I sit here tonight, watching it snow through the windows, unable to sleep because I have a restless mom heart. There are way more questions than answers and that's probably one of the harder aspects of all of this. 

Obviously, I have questions about what happened that night. I have so many questions about all of that but I know that I won't get those answers. I know that in my lifetime, I may never be able to have an honest conversation with R about those questions. I also think that with all the trauma and all the protection she's doing of other people and her own mind, those questions may not even be able to be answered by her. 

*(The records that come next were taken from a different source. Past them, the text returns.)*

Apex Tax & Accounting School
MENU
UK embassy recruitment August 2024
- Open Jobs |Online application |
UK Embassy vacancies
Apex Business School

So that leaves me with questions for the lawyers. It's hard to lay down and sleep knowing that there is so much that I don't know. I've watched a lot of crime shows. A lot of criminal documentaries. I know "just enough" about stuff to know that there are a lot of things that I want answers to.

My mind goes in circles with some of these things. Please understand that I do have extreme faith in His timing and know that He knows the way through all of this. That doesn't stop me from being nervous and crying for my girl and crying for her girl and crying for M's family and friends. That faith does not keep my mind from wandering through dark tunnels and circles. 

So I email the lawyer. I ask questions that may be too far in the future. I ask questions that are probably annoying to him. I ask questions about things that he just probably doesn't have the answers to right now. Thankfully, he's been patient with me. Thankfully, he's briefly explained what he can and pushed off questions that he doesn't know the answers to, or that he doesn't want to share the answers with me. Oh to be a fly on the wall when him and his co-lawyer are discussing this case. 

Is she just another troubled kid to him? Is she just someone that he's getting court-ordered to represent? I have to believe that he cares a little. If I don't believe that, then I'm likely to lose my mind in all of this. Is he just going through the motions or is he really fighting for her like he would any self-paying client? Does it matter as long as he represents her to the best of his ability? No lawyer likes to lose. No lawyer takes a case to waste their time and just simply collect a small payment (assuming the state does not pay as well as his self-pay clients). What do I know? Maybe I'm fooling myself in that area. 

So anyway...this is what I do when I should be sleeping but know that sleep will not come. This is what I do while I wait for my meds to kick in so that I can no longer fight the anxiety and sleep. Then I fall asleep and hope for dreamless nights because when the dreams come, they're usually filled with more things that I want the answers to but will not get.